Jonas Lund

2014-09-24

A response on Jonathans Blow's first talk about programming languages.

(The talk is here: https://www.youtube.com/watch?v=TH9VCN6UkyQ )

It was a long talk full of thoughts and summarizing all implications of it wasn't possible without writing a long text so i put it into a few sections and i might also appear terse so please correct me and let me expand on things if needed. I'll also try to refer to other peoples work if possible so be prepared to do a little leg work to keep track of my points.

Part 1, something similiar

Having dabbled a lot in programming languages for games during a couple of years i've been on roughly the same train of thought as Jonathan presents in the talk. I actually got as far as implementing a preprocessor on top of C that did some of the main parts mentioned in the talk,

Back when i did this preprocessor i did a small sample that illustrated most of the features.

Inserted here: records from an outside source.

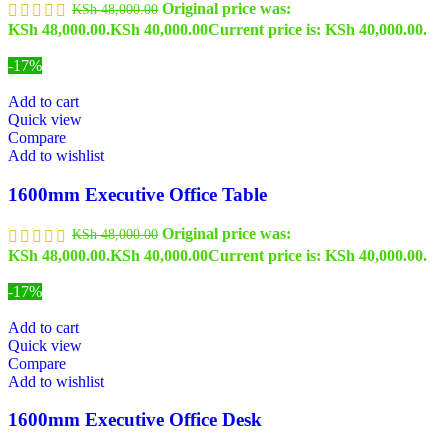
Original price was:
KSh
48,000.00
KSh 48,000.00.
KSh
40,000.00
Current price is: KSh 40,000.00.
-17%
Add to cart
Quick view
Compare
Add to wishlist
1600mm Executive Office Table
Original price was:
KSh
48,000.00
KSh 48,000.00.
KSh
40,000.00
Current price is: KSh 40,000.00.
-17%
Add to cart
Quick view
Compare
Add to wishlist
1600mm Executive Office Desk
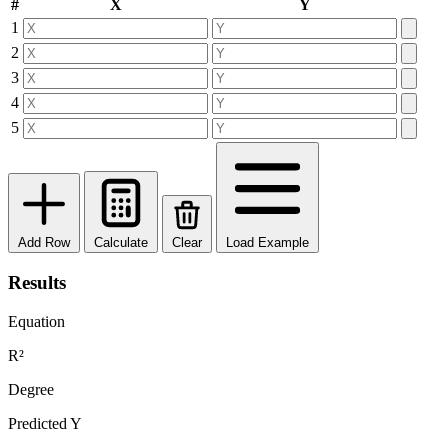
#
X
Y
1
2
3
4
5
Add Row
Calculate
Clear
Load Example
Results
Equation
R²
Degree
Predicted Y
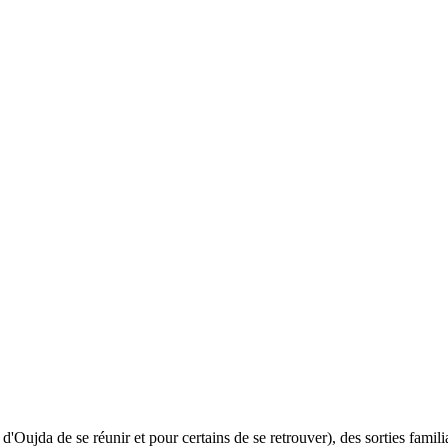
ujda de se réunir et pour certains de se retrouver), des sorties familial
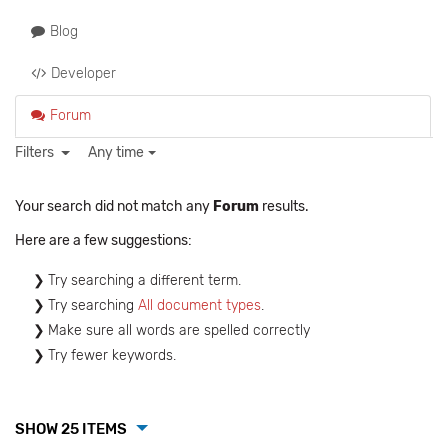
Blog
Developer
Forum
Filters
Any time
Your search did not match any
Forum
results.
Here are a few suggestions:
Try searching a different term.
Try searching
All document types
.
Make sure all words are spelled correctly
Try fewer keywords.
SHOW 25 ITEMS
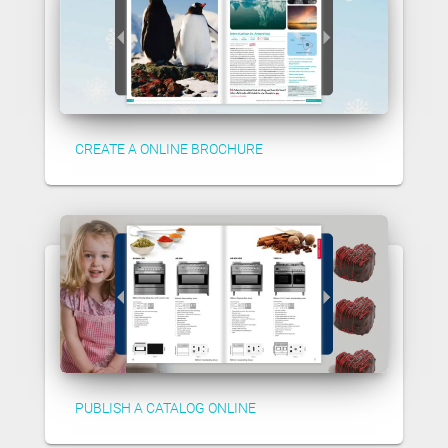
CREATE A ONLINE BROCHURE
PUBLISH A CATALOG ONLINE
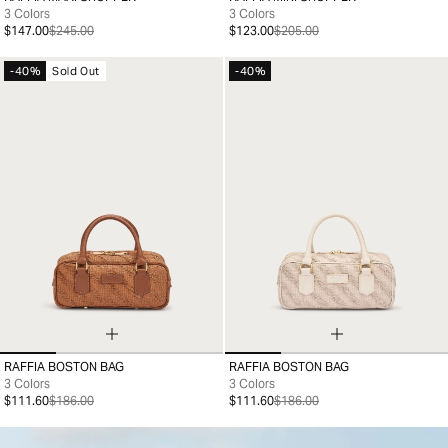
99
99
3 Colors
3 Colors
$147.00
$245.00
$123.00
$205.00
-40%
Sold Out
-40%
RAFFIA BOSTON BAG
RAFFIA BOSTON BAG
99
99
3 Colors
3 Colors
$111.60
$186.00
$111.60
$186.00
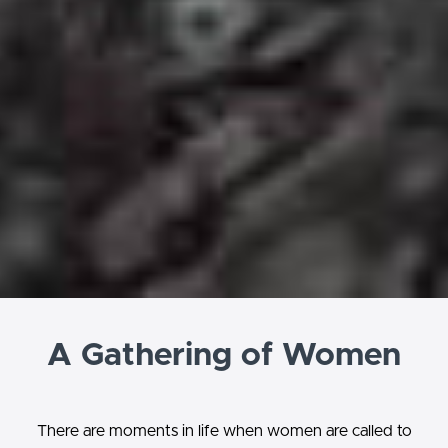
A Gathering of Women
There are moments in life when women are called to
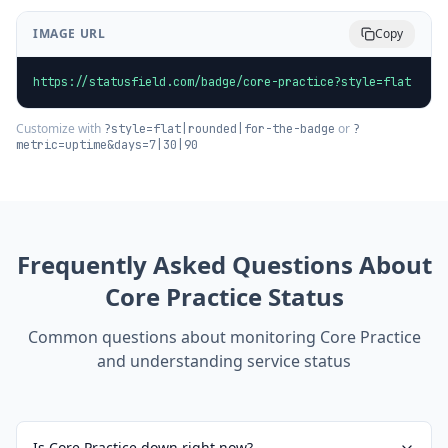
IMAGE URL
Copy
https://statusfield.com/badge/core-practice?style=flat
Customize with
or
?style=flat|rounded|for-the-badge
?
metric=uptime&days=7|30|90
Frequently Asked Questions About
Core Practice
Status
Common questions about monitoring
Core Practice
and understanding service status
Is Core Practice down right now?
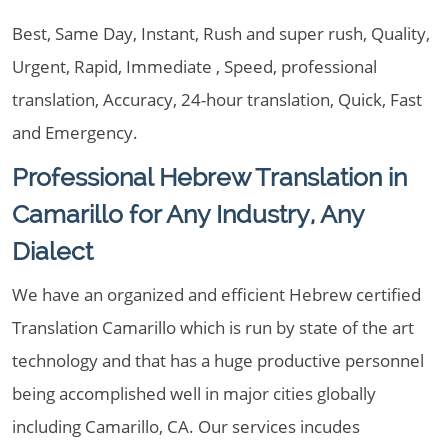
Best, Same Day, Instant, Rush and super rush, Quality,
Urgent, Rapid, Immediate , Speed, professional
translation, Accuracy, 24-hour translation, Quick, Fast
and Emergency.
Professional Hebrew Translation in
Camarillo for Any Industry, Any
Dialect
We have an organized and efficient Hebrew certified
Translation Camarillo which is run by state of the art
technology and that has a huge productive personnel
being accomplished well in major cities globally
including Camarillo, CA. Our services incudes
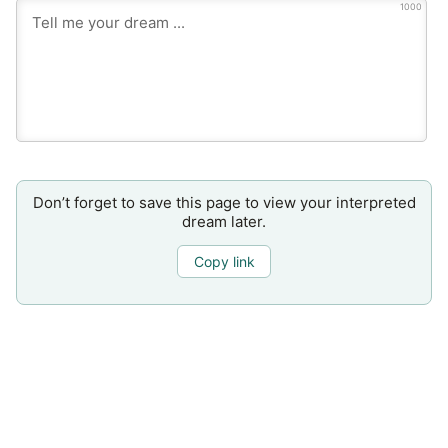
1000
Don’t forget to save this page to view your interpreted
dream later.
Copy link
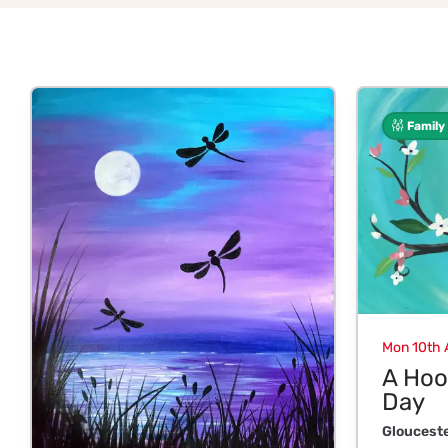
Family
Mon 10th 
A Hoo
Day
Gloucest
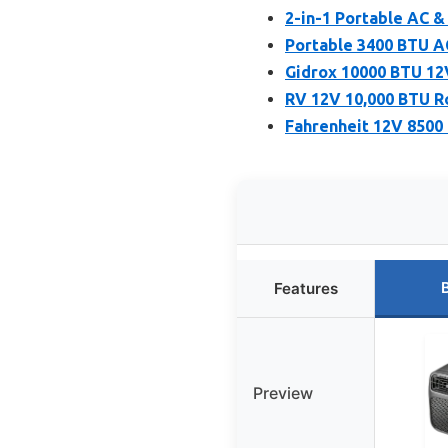
2-in-1 Portable AC &
Portable 3400 BTU AC
Gidrox 10000 BTU 1
RV 12V 10,000 BTU R
Fahrenheit 12V 8500
Features
Preview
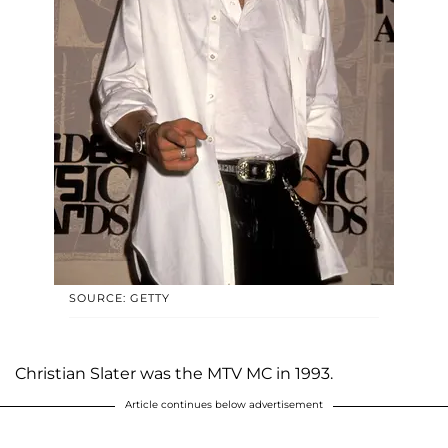
SOURCE: GETTY
Christian Slater was the MTV MC in 1993.
Article continues below advertisement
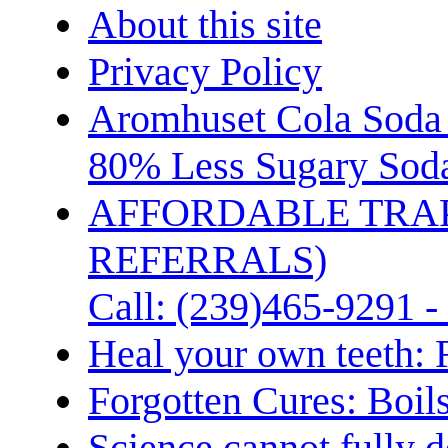
About this site
Privacy Policy
Aromhuset Cola Soda 
80% Less Sugary Soda
AFFORDABLE TRA
REFERRALS)
Call: (239)465-9291 -
Heal your own teeth: 
Forgotten Cures: Boil
Science cannot fully d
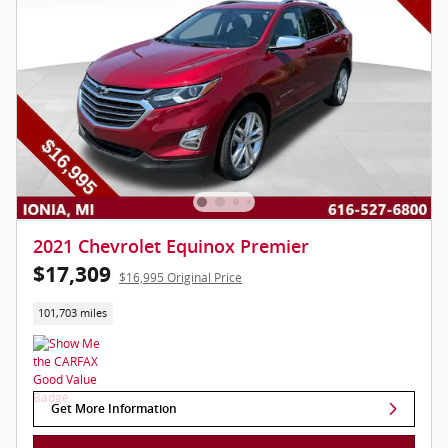
2021 Chevrolet Equinox Premier
$17,309
$16,995 Original Price
101,703 miles
Get More Information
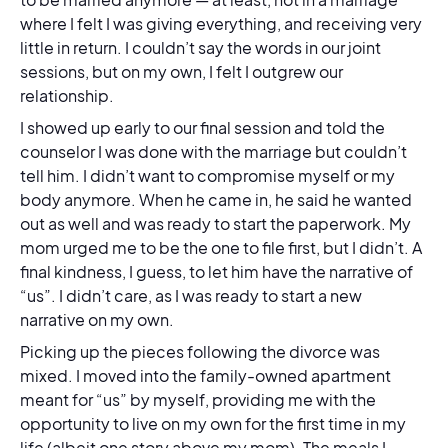
where I felt I was giving everything, and receiving very
little in return. I couldn’t say the words in our joint
sessions, but on my own, I felt I outgrew our
relationship.
I showed up early to our final session and told the
counselor I was done with the marriage but couldn’t
tell him. I didn’t want to compromise myself or my
body anymore. When he came in, he said he wanted
out as well and was ready to start the paperwork. My
mom urged me to be the one to file first, but I didn’t. A
final kindness, I guess, to let him have the narrative of
“us”. I didn’t care, as I was ready to start a new
narrative on my own.
Picking up the pieces following the divorce was
mixed. I moved into the family-owned apartment
meant for “us” by myself, providing me with the
opportunity to live on my own for the first time in my
life (albeit one story above my mom). The meals I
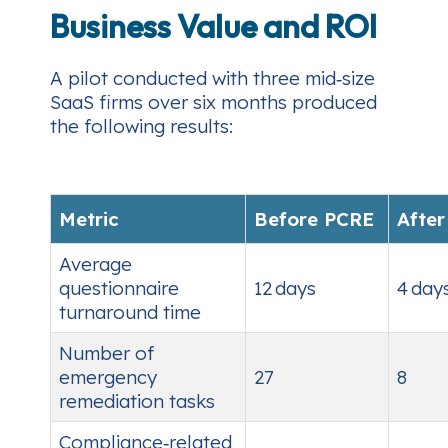
Business Value and ROI
A pilot conducted with three mid‑size
SaaS firms over six months produced
the following results:
Metric
Before PCRE
Afte
Average
questionnaire
12 days
4 day
turnaround time
Number of
emergency
27
8
remediation tasks
Compliance‑related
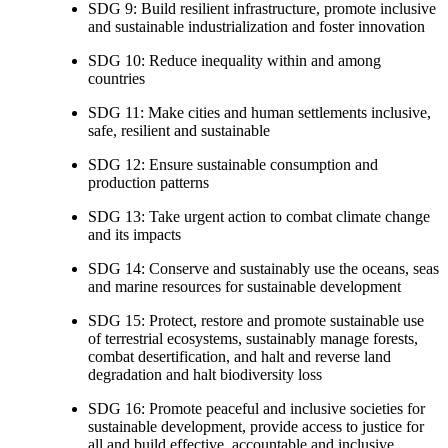
SDG 9: Build resilient infrastructure, promote inclusive
and sustainable industrialization and foster innovation
SDG 10: Reduce inequality within and among
countries
SDG 11: Make cities and human settlements inclusive,
safe, resilient and sustainable
SDG 12: Ensure sustainable consumption and
production patterns
SDG 13: Take urgent action to combat climate change
and its impacts
SDG 14: Conserve and sustainably use the oceans, seas
and marine resources for sustainable development
SDG 15: Protect, restore and promote sustainable use
of terrestrial ecosystems, sustainably manage forests,
combat desertification, and halt and reverse land
degradation and halt biodiversity loss
SDG 16: Promote peaceful and inclusive societies for
sustainable development, provide access to justice for
all and build effective, accountable and inclusive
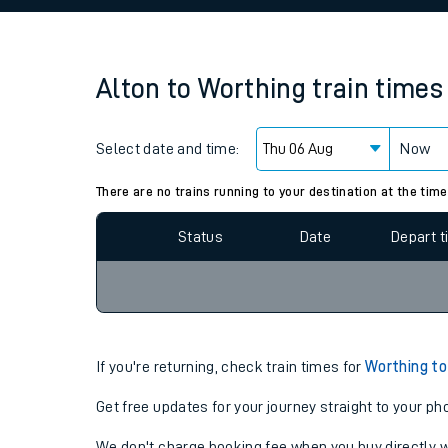
Family train tickets
Combined ferry, hove
Alton
to
Worthing
train times
Price promise
Select date and time:
Business Direct
Now
Since functional cookies are disabled, you cannot
settings at the bottom of the page.
There are no trains running to your destination at the time
Status
Date
Depart 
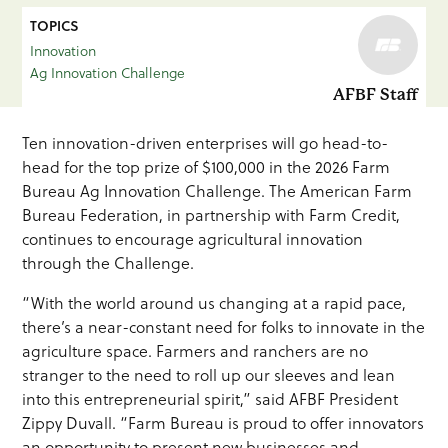
TOPICS
Innovation
Ag Innovation Challenge
AFBF Staff
Ten innovation-driven enterprises will go head-to-
head for the top prize of $100,000 in the 2026 Farm
Bureau Ag Innovation Challenge. The American Farm
Bureau Federation, in partnership with Farm Credit,
continues to encourage agricultural innovation
through the Challenge.
“With the world around us changing at a rapid pace,
there’s a near-constant need for folks to innovate in the
agriculture space. Farmers and ranchers are no
stranger to the need to roll up our sleeves and lean
into this entrepreneurial spirit,” said AFBF President
Zippy Duvall. “Farm Bureau is proud to offer innovators
an opportunity to present new businesses and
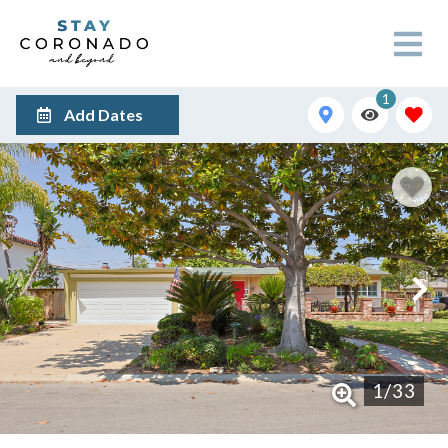
1
Add Dates
1
/
33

int main(int argc,char **argv) {
 List* l=@[ @Test{auto free char *str=strdup("hello"),int num=1},@Test{auto free str=strdup("world"),num=2} ];
 List_For(l,@void(Test* t) {
  printf("%s ",t->str);
 });
 printf("\n");
 List_Destroy(l); // should delete the list and the sub entries and their strings
 return 0;
}

Apart from being mostly regular C code there was a few additions.

The @[] syntax creates a "List" object.
The @Test{ } syntax declares the type and allocates an instance of the type Test, (This feature was meant for throwaway and intra-module objects but the syntax also allows one to construct objects with custom property values as shown in the second instance)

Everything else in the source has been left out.